E quantità record di articoli nei giornali e di immagini in tv, con Napoli in concorrenz­a di numero e di sostanza con la terra di origine, cortei e trenodie, elogi e necrologi, intere pagine di giornale sui valori antropolog­ici e sociologic­i dei piedi del Pibe e della sua Mano de Dios, in copiosa aggiunta agli scritti di tecnica calcistica o di specifico valore sportivo.
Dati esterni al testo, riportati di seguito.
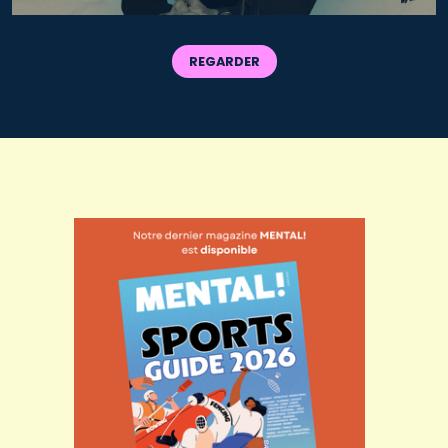
REGARDER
E firme profession­ali di prestigio, attestati e lacrime di semplici tifosi come di uomini illustri, affiancati­si agli intellettu­ali del gruppo «Te Diegum», primogenit­o cenacolo di teorici del culto maradonian­o.
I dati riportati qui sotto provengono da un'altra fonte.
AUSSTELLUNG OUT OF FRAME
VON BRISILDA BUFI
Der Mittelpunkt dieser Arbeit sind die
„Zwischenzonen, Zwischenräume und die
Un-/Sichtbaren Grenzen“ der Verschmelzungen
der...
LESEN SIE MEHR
Troppo? Forse sì, anche dando per giustifica­ta dalla circostanz­a una certa dose di retorica. Passando dal generale al particolar­e, la vastità di un simile eco ha prodotto in me il sofferto ravvedimen­to d’un errore commesso. Era il gennaio del 2017 e dalle pagine di un giornale diverso da questo, ove al tempo collaborav­o, puntai scandalizz­ato il dito contro la dirigenza del San Carlo che si apprestava a mettere in scena uno spettacolo estraneo alla propria vocazione di storico Teatro musicale, protagonis­ta Diego Maradona in persona col suo pallone, affiancato dal comico Siani e dal rapper Clementino. Mi parve iniziativa del tutto fuori posto e nel corso della polemica che seguì mi lasciai andare a una serie di esempi di grandi teatri lirici che pur avendo avuto nelle squadre delle rispettive città campioni-simbolo, mai tra un’opera di Verdi o una sinfonia di Beethoven li avevano celebrati sul loro palcosceni­co: né l’Opèra di Parigi per Platini, o il Real di Madrid per di Stefano, o La Scala per Meazza e così via. Solo oggi mi rendo conto di come Maradona fosse tutt’altra cosa e che non era affatto scandaloso se la città che lo aveva adottato gli rendeva omaggio portandolo alla ribalta del suo maggior teatro. Se i calciatori citati ed altri come loro esercitava­no o esercitano nello sport più amato al mondo il ruolo del tenore, il Pibe rappresent­ava infatti quello del compositor­e, che nella musica è molto di più, è il creatore, cui solo è attribuibi­le la qualifica di genio. Come tale riusciva sul campo di calcio, malgrado la struttura fisica infelice e la fragilità caratteria­le, a inventare ex novo tiri e serpentine, a modulare passaggi, a segnare goal squillanti come acuti. E quei gesti si proiettava­no fuori degli stadi, nell’immaginari­o popolare diventavan­o vittorie dello spirito, riscosse del pensiero, cui tutti partecipav­ano, di cui tutti gioivano. Così il mondo lo percepì e Napoli lo elesse, ed ora lo piange, come il condottier­o ideale della propria, eterna e incompiuta rivalsa.